In the remainder of this chapter, Beale then goes on to demonstrate how this event is paradigmatic of later events of idolatry within Israel, and how Israel continues to be described as stiff-necked (like a rebellious calf) or like a cow that has turned aside from the way in which it is to go.
Now, what this automatically made me think of (even though Beale does not develop this connection) were Jesus’ words in Mt 11.28-30:

Come to me, all you that are weary and are carrying heavy burdens, and I will give you rest.  Take my yoke upon you, and learn from me; for I am gentle and humble in heart, and you will find rest for your souls.  For my yoke is easy, and my burden is light.

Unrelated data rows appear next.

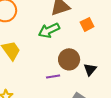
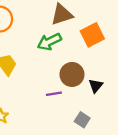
orange square: (87, 24) -> (92, 35), size x1.5

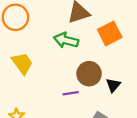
green arrow: (49, 42) -> (66, 40), turned 40

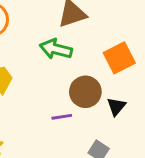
orange square: (110, 33) -> (119, 58), moved

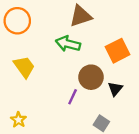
purple line: (62, 117) -> (73, 97), turned -56

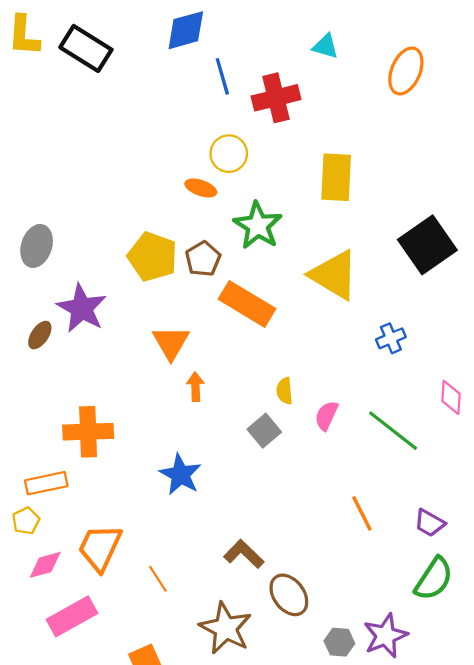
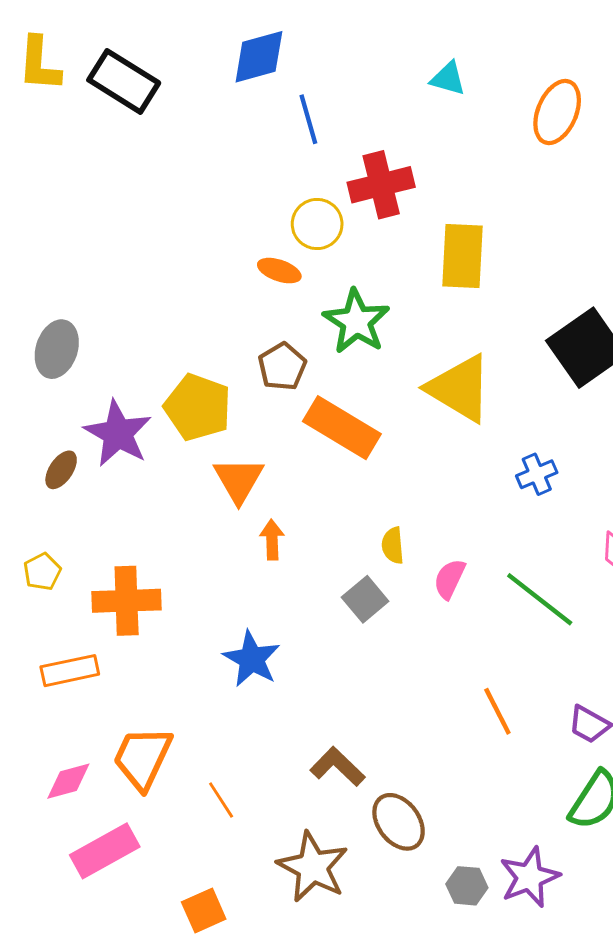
red cross: (276, 98) -> (381, 185), moved
yellow pentagon: (153, 257) -> (198, 407), moved
yellow pentagon: (26, 521) -> (42, 572), moved

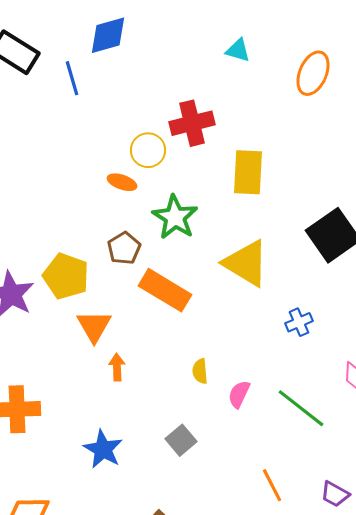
blue line: (308, 119) -> (72, 78), moved
gray square: (365, 599) -> (181, 440), moved

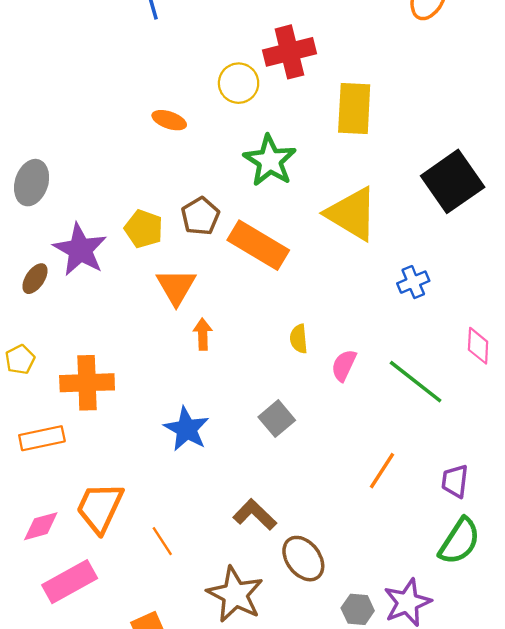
orange ellipse: (122, 182) -> (169, 120), moved
brown pentagon: (124, 248) -> (200, 216), moved
yellow pentagon: (66, 276) -> (144, 229), size x0.7
orange line: (272, 485) -> (382, 471), turned 60
purple trapezoid: (335, 494) -> (455, 481), turned 68

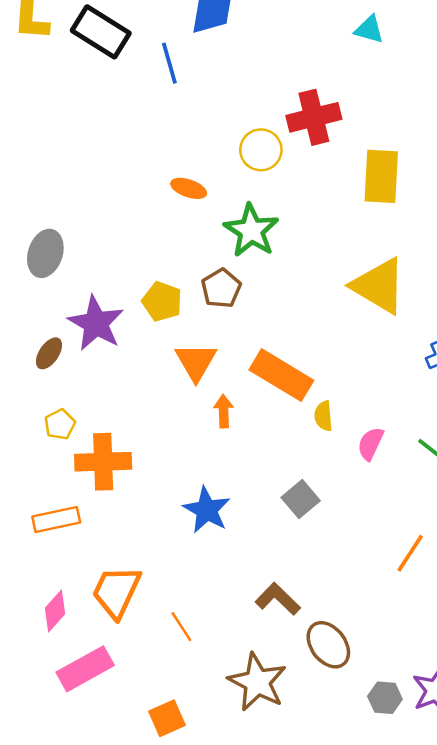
green star: (270, 161) -> (251, 231), moved
orange rectangle: (258, 245) -> (281, 375), moved
yellow pentagon: (20, 360) -> (60, 424), moved
pink diamond: (41, 526) -> (55, 611), turned -33

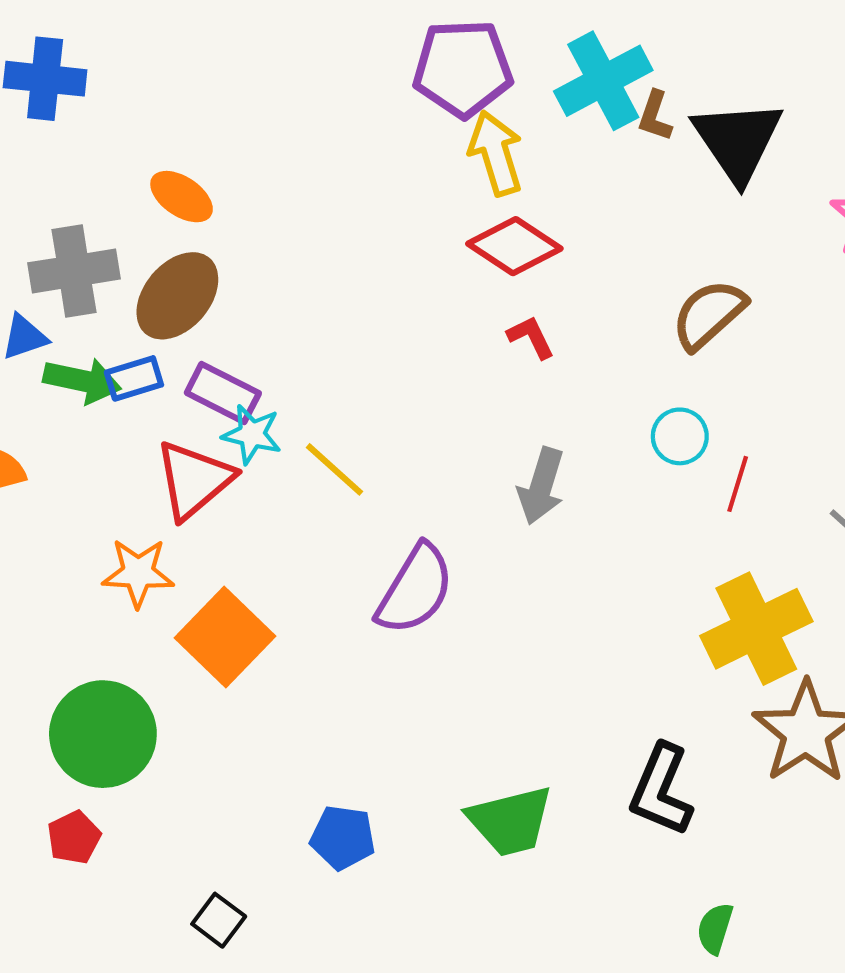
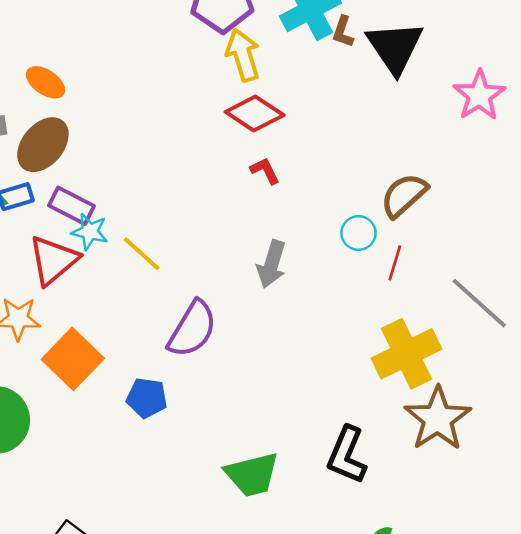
brown semicircle: (709, 314) -> (404, 195), moved
blue pentagon: (343, 837) -> (147, 398), moved

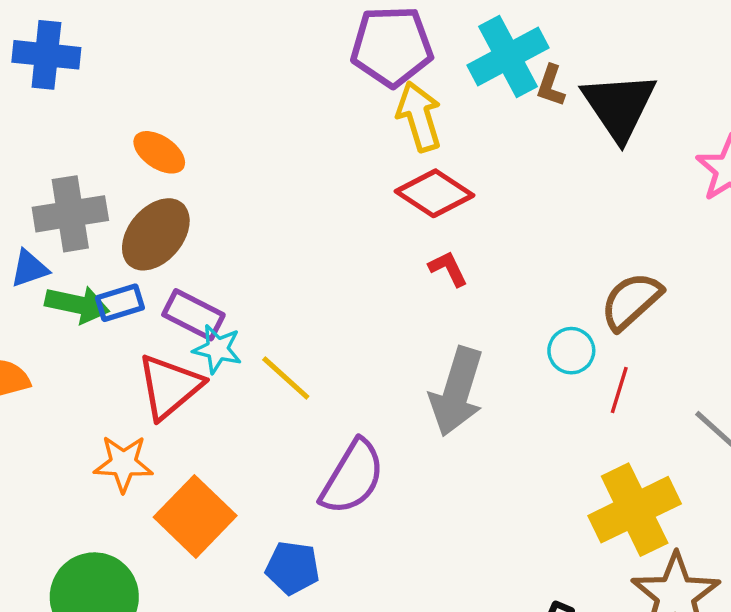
gray arrow: (271, 264) -> (457, 392), size x1.4

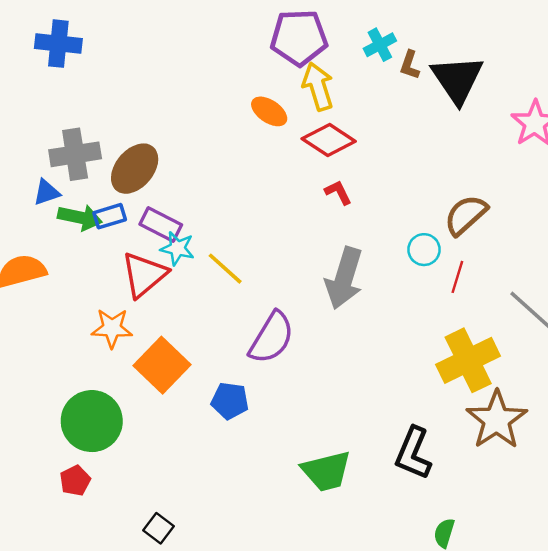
cyan cross: (508, 57) -> (380, 45), size x0.6
orange ellipse: (159, 152) -> (269, 111), moved

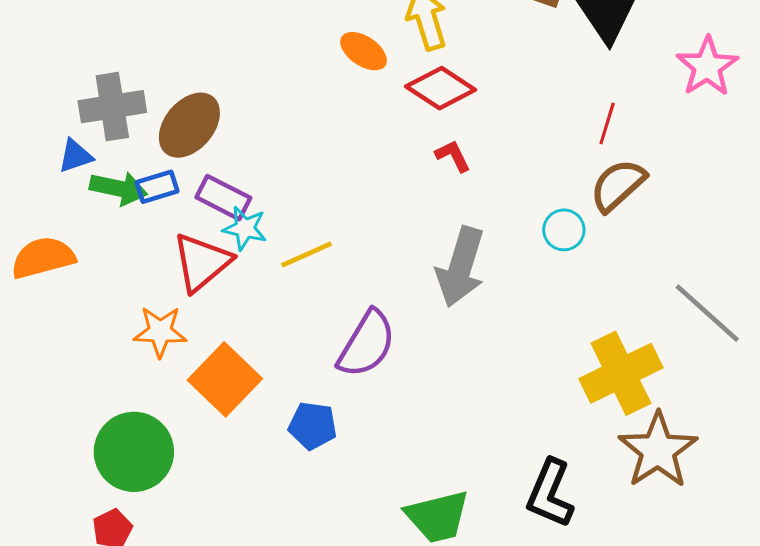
yellow line: (225, 269) -> (307, 255), turned -66
red line: (457, 277) -> (607, 124), moved

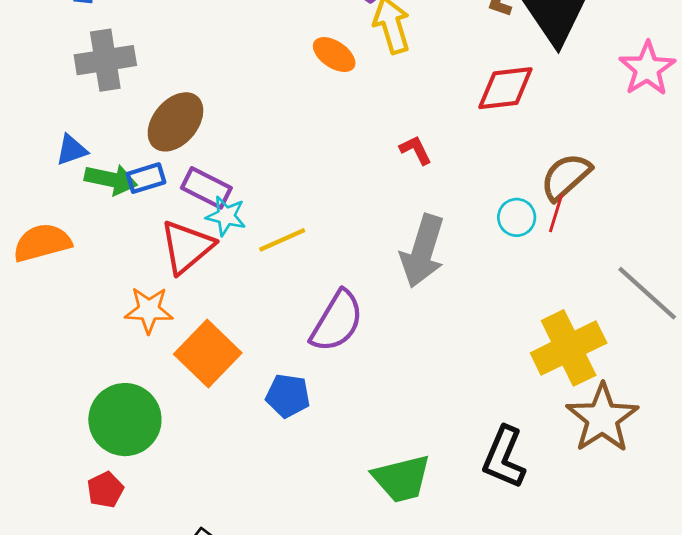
red diamond: (441, 88) -> (505, 88), moved, turned -40
gray cross: (112, 107) -> (105, 60), moved
red line: (607, 124) -> (556, 213), moved

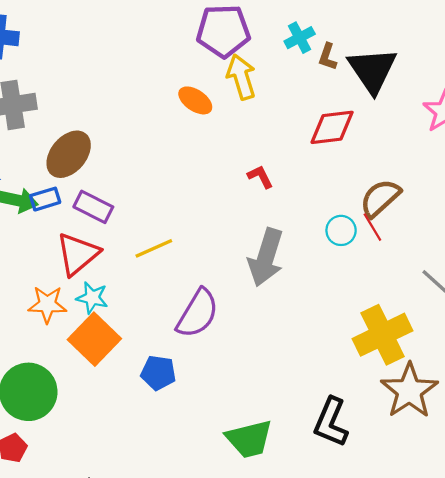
red line: (556, 213) -> (372, 227), turned -48
cyan star: (226, 216) -> (92, 298), moved

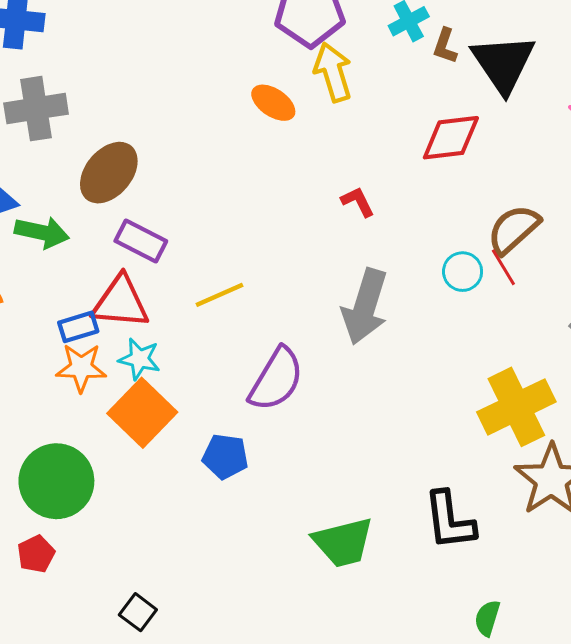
blue rectangle: (45, 199) -> (78, 327), moved
red triangle: (78, 254) -> (120, 302), turned 45
black L-shape: (331, 422) -> (449, 521), turned -30

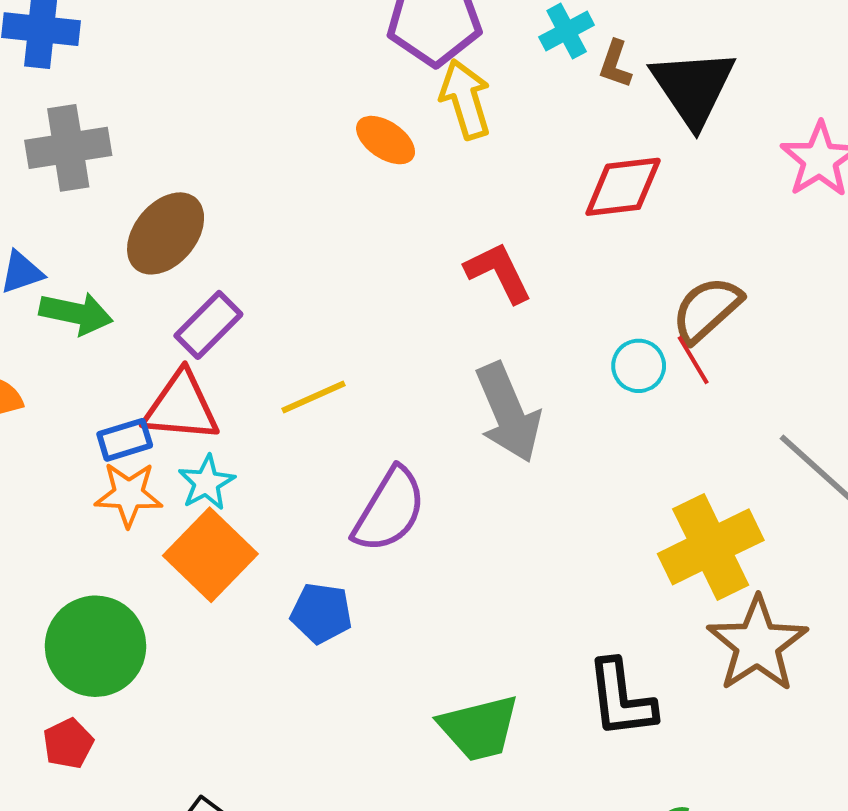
red L-shape: (358, 202) -> (498, 272), size x1.5
purple rectangle: (141, 241) -> (208, 325), turned -72
gray arrow: (365, 307) -> (508, 413), turned -40
cyan star: (139, 359) -> (206, 483), turned 30

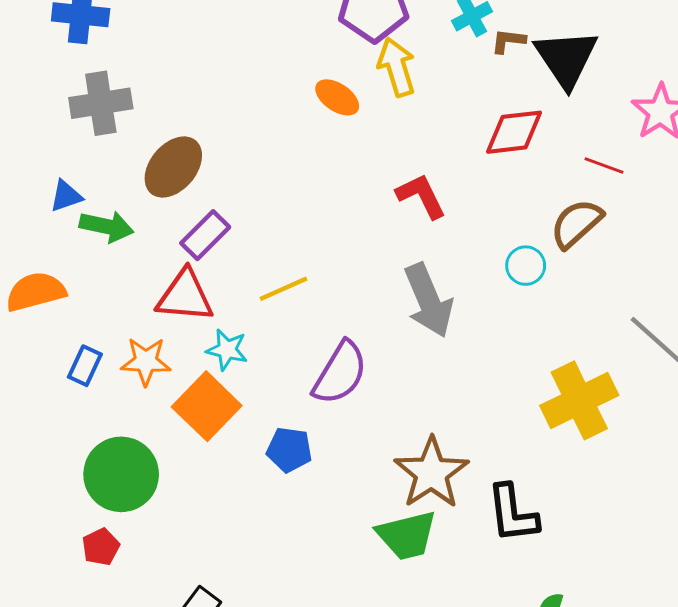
brown L-shape: (615, 64) -> (508, 41), turned 78
red line: (693, 360) -> (604, 166), moved, turned -39
blue rectangle: (125, 440) -> (85, 366), moved, turned -48
cyan star: (206, 483) -> (227, 350), moved, turned -30
brown star: (757, 644) -> (431, 473), moved

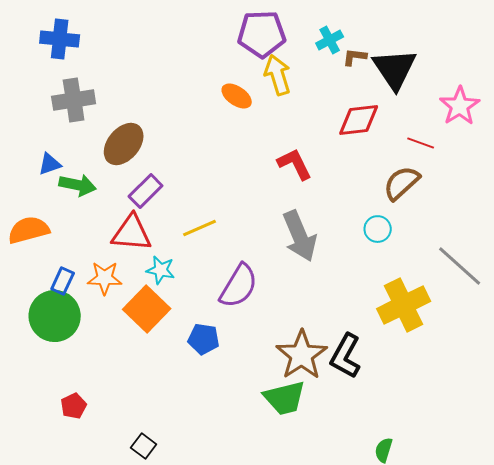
cyan circle: (526, 266) -> (378, 229), moved
green circle: (121, 474) -> (55, 316), moved
black L-shape: (513, 514) -> (346, 356), moved, turned 36

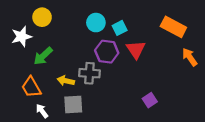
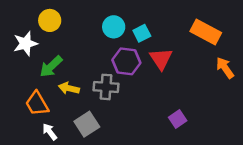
yellow arrow: (66, 81) -> (69, 88), moved
gray square: (73, 104) -> (87, 124), turned -30

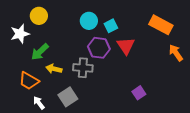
orange trapezoid: (37, 104) -> (29, 81), turned -30

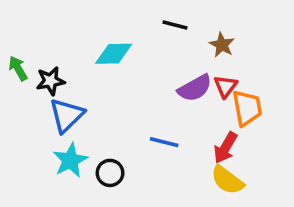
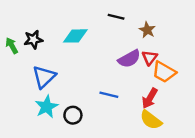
black star: (50, 81) -> (33, 40), moved
orange trapezoid: (247, 108) -> (164, 72), turned 130

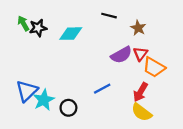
black star: (33, 40) -> (38, 28), moved
green arrow: (12, 46) -> (23, 23), moved
blue triangle: (44, 77) -> (27, 91), moved
blue line: (109, 95) -> (102, 89), turned -42

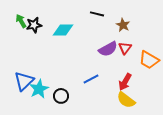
orange trapezoid: (154, 67) -> (149, 60), moved

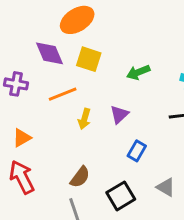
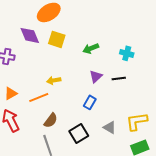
orange line: (63, 94) -> (39, 97), moved
purple triangle: (119, 114) -> (96, 76), moved
yellow arrow: (84, 119) -> (54, 80), turned 64

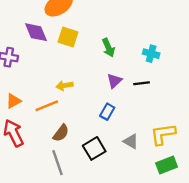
green arrow: (91, 48) -> (108, 48), turned -91

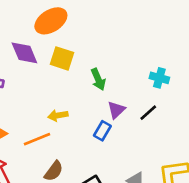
green arrow: (108, 48) -> (98, 79), moved
black line: (142, 83) -> (148, 113), turned -35
blue rectangle: (107, 112) -> (102, 131), moved

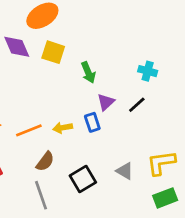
yellow arrow: (58, 115) -> (63, 128), moved
blue rectangle: (102, 131) -> (92, 122), turned -48

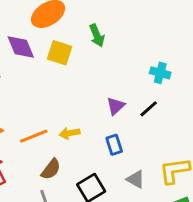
green arrow: (88, 72) -> (97, 36), moved
blue rectangle: (92, 122) -> (114, 145), moved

Now, in this passage, Jesus is probably alluding to Jeremiah 6.16 and following, which begins in this way:

Thus says the Lord: Stand at the crossroads and look, and ask for the ancient paths, where the good way lies; and walk in it, and find rest for your souls.  But they said, “We will not walk in it” (which then results in disaster for Israel and the bondage of exile).

Thus, we see the rebellious calf motif resurfacing in the language of being yoked and in the allusion to the need to walk in the proper way (which also calls to mind all of the times Jesus is described as on the way, or as calling people to the way, or as describing himself as the way).  Once again, in Mt 11, Jesus is drawing on the image of idolatrous Israel as a rebellious calf and he is pleading with her to return because his yoke is easy and his burden light.
However, it appears that the motif has been further developed in Mt 11 because Jesus calls all who are ‘weary and carrying heavy burdens’.  This is not the image of a wild calves running free through the fields, it is an image of bondage.  The lesson then is this: calves that run wild will inevitably be captured by other powers, exploited, and worked, quite literally, to death.  Or, to put this properly back into the context of idolatry, those who think they find freedom by running from God and God’s ways, are in fact running straight back into slavery to the horrendous powers of Egypt, Babylon, and Rome (and all other forces in the service of Sin and Death).
Consequently, true freedom is not found in being unyoked; rather, true freedom is found in being properly yoked.
This, then, takes me back to my last post on self-judgment and my own inability to be free.  My conclusion is that there is a tension here that one must constantly negotiate.  One the one hand, I am yoked because I am accountable to the judgment of Christ.  However, on the other hand, I am free because I am bound to the judgment of Christ.